Scientists tighten up algorithms in earprint biometric research
A team of researchers say they have come up with a way to more-reliably and quickly identify people by the unique structure of their ears, an endeavor by other researchers going back to at least 2007.
More specifically, the scientists say they have improved upon earlier software experiments using earprints as a biometric key to access smart homes using phones. That effort, too, dates back years. At least one product has made it to market, with little success (more below).
Previous lab work on using ears for biometrics required fairly pristine conditions to be broadly practical, according to a new paper by Sana Boujnah at École Nationale d’Ingénieurs de Tunis, and fellow scientists.
Boujnah’s paper claims to demonstrate greater algorithm reliability under degraded, or less-than-ideal, conditions.
Ears might seem an odd choice for biometrics, but they are of value because ears do not change too significantly over time, and they can be scanned without having to put them in contact with a reader.
Boujnah’s innovation is in image recognition and comparison, not in optics or how a phone app would interact with home access electronics. And although she has discussed combining ear prints with voice prints, her team left for future experiments this second layer of biometric security.
According to the paper, the team employed “an approach based on local and multiresolution features for ear recognition.”
The result was software that matched images in six-tenths of a millisecond with an accuracy of 93.88 percent on the University of Science and Technology-I database and 92.5 percent on, the EVDDC, which the paper described as a new database.
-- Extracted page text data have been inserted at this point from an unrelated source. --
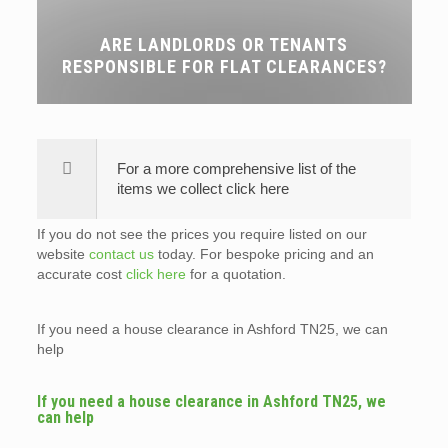
ARE LANDLORDS OR TENANTS
RESPONSIBLE FOR FLAT CLEARANCES?
For a more comprehensive list of the
items we collect click here
If you do not see the prices you require listed on our
website
contact us
today. For bespoke pricing and an
accurate cost
click here
for a quotation.
If you need a house clearance in Ashford TN25, we can
help
If you need a house clearance in Ashford TN25, we
can help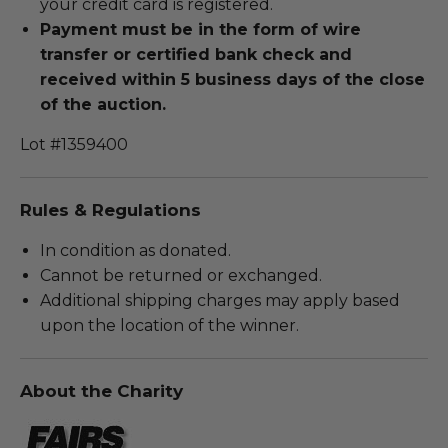
your credit card is registered.
Payment must be in the form of wire
transfer or certified bank check and
received within 5 business days of the close
of the auction.
Lot #1359400
Rules & Regulations
In condition as donated.
Cannot be returned or exchanged.
Additional shipping charges may apply based
upon the location of the winner.
About the Charity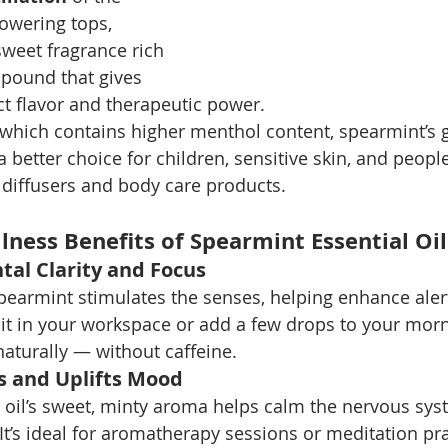
lowering tops, 
sweet fragrance rich 
pound that gives 
ct flavor and therapeutic power.
which contains higher menthol content, spearmint’s g
 better choice for children, sensitive skin, and peopl
n diffusers and body care products.
lness Benefits of Spearmint Essential Oil
al Clarity and Focus
spearmint stimulates the senses, helping enhance alert
 it in your workspace or add a few drops to your mor
turally — without caffeine.
s and Uplifts Mood
 oil’s sweet, minty aroma helps calm the nervous sy
 It’s ideal for aromatherapy sessions or meditation pr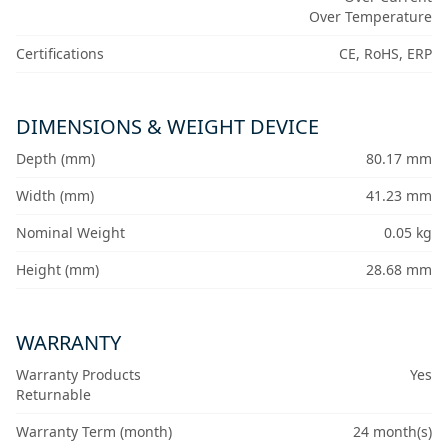
Over Temperature
Certifications
CE, RoHS, ERP
DIMENSIONS & WEIGHT DEVICE
Depth (mm)
80.17 mm
Width (mm)
41.23 mm
Nominal Weight
0.05 kg
Height (mm)
28.68 mm
WARRANTY
Warranty Products
Yes
Returnable
Warranty Term (month)
24 month(s)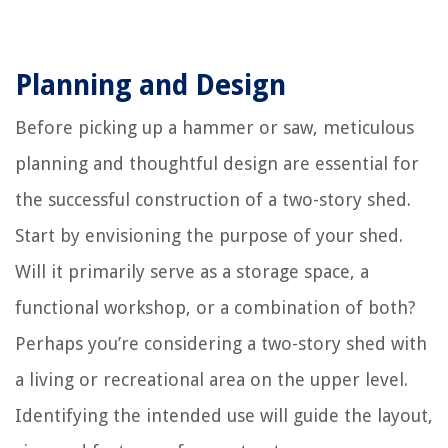
Planning and Design
Before picking up a hammer or saw, meticulous
planning and thoughtful design are essential for
the successful construction of a two-story shed.
Start by envisioning the purpose of your shed.
Will it primarily serve as a storage space, a
functional workshop, or a combination of both?
Perhaps you’re considering a two-story shed with
a living or recreational area on the upper level.
Identifying the intended use will guide the layout,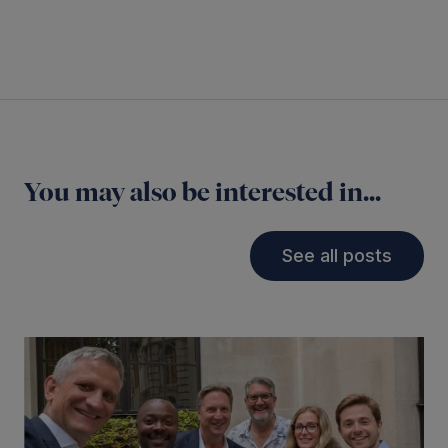
You may also be interested in...
See all posts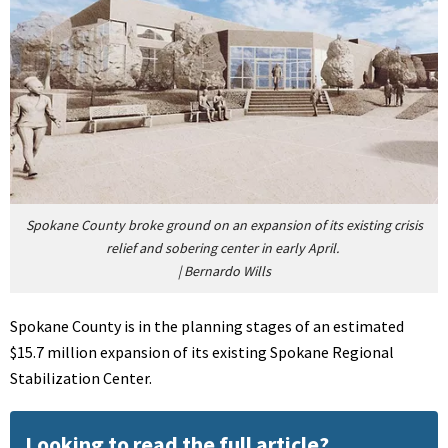
Spokane County broke ground on an expansion of its existing crisis
relief and sobering center in early April.
|
Bernardo Wills
Spokane County is in the planning stages of an estimated
$15.7 million expansion of its existing Spokane Regional
Stabilization Center.
Looking to read the full article?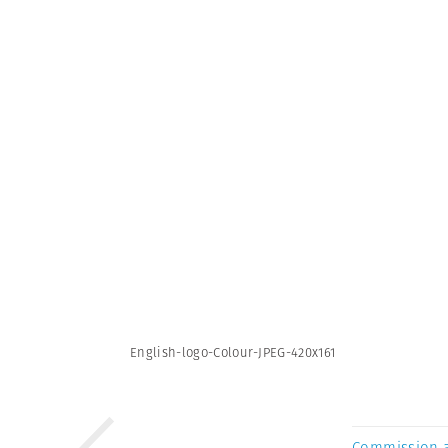
English-logo-Colour-JPEG-420x161
Commission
The USTB-I database contained 180 images, with three images per subject. They included frontal images and images with different illuminations. The EVDDC database was comprised of 111 people, with at least 12 images from each volunteer.
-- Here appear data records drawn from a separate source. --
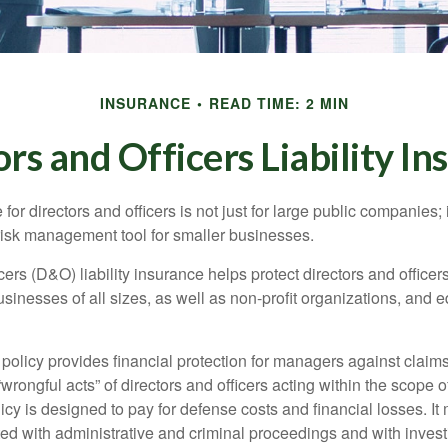
INSURANCE
READ TIME: 2 MIN
rs and Officers Liability I
 for directors and officers is not just for large public companies;
risk management tool for smaller businesses.
cers (D&O) liability insurance helps protect directors and officer
 businesses of all sizes, as well as non-profit organizations, and 
olicy provides financial protection for managers against claims
“wrongful acts” of directors and officers acting within the scope 
cy is designed to pay for defense costs and financial losses. It
ted with administrative and criminal proceedings and with invest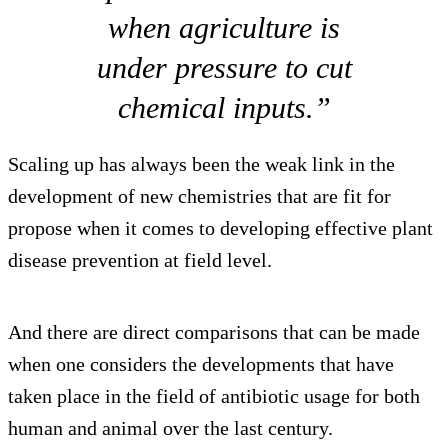
when agriculture is
under pressure to cut
chemical inputs.”
Scaling up has always been the weak link in the
development of new chemistries that are fit for
propose when it comes to developing effective plant
disease prevention at field level.
And there are direct comparisons that can be made
when one considers the developments that have
taken place in the field of antibiotic usage for both
human and animal over the last century.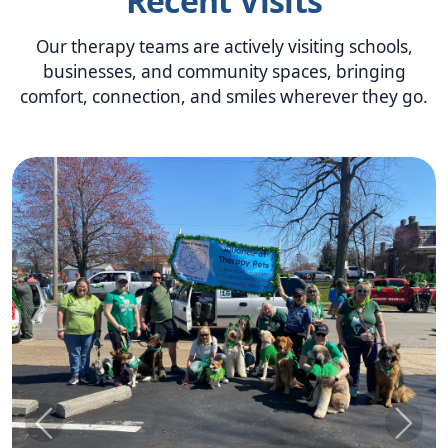
Recent Visits
Our therapy teams are actively visiting schools,
businesses, and community spaces, bringing
comfort, connection, and smiles wherever they go.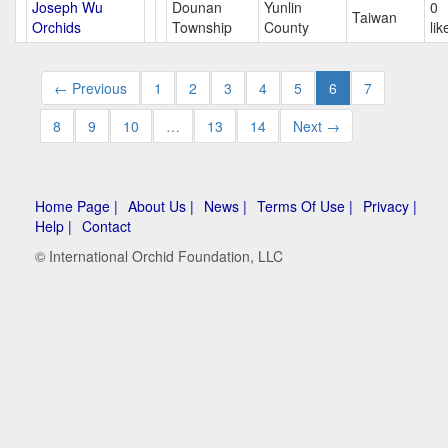
Joseph Wu
Dounan
Yunlin
0
Taiwan
Orchids
Township
County
lik
← Previous
1
2
3
4
5
6
7
8
9
10
…
13
14
Next →
Home Page |
About Us |
News |
Terms Of Use |
Privacy |
Help |
Contact
© International Orchid Foundation, LLC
Phones were used to collect images, between five and 30 centimeters from subjects. Images were complicated by jewelry, hats, glasses, scarves, hair and the like.
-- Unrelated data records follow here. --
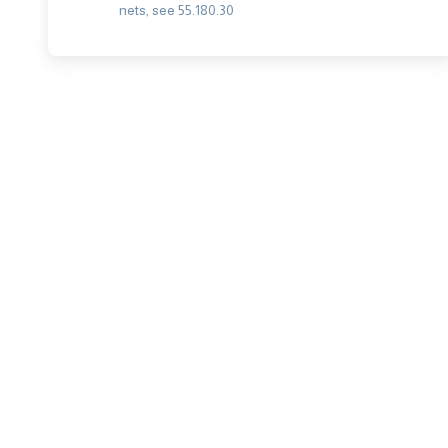
nets, see 55.180.30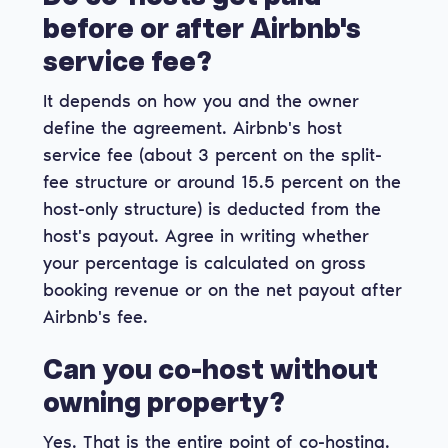
before or after Airbnb's
service fee?
It depends on how you and the owner
define the agreement. Airbnb's host
service fee (about 3 percent on the split-
fee structure or around 15.5 percent on the
host-only structure) is deducted from the
host's payout. Agree in writing whether
your percentage is calculated on gross
booking revenue or on the net payout after
Airbnb's fee.
Can you co-host without
owning property?
Yes. That is the entire point of co-hosting.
Like previous research in the area, the new solution consisted of three steps: image preprocessing, feature extraction, and classification.
Feature extraction was composed of local and frequency domain features. The Harris algorithm was used for feature extraction and pattern recognition. Texture features were derived from the spectral-saliency-based dual tree complex wavelets transform.
The random forest, support vector machine (SVM) and K-nearest neighbors (KNN) classifiers were used as part of the experiment. The KNN approach was used to record the best accuracy rates, noted above.
Boujnah submitted a paper in 2018 on the same topic, and recommended a database be created with ear and voice prints in degraded conditions to move the technology along.
Ear recognition biometrics actually have been implemented on smartphones, though the model in question, the Siam 7X, did not start a trend.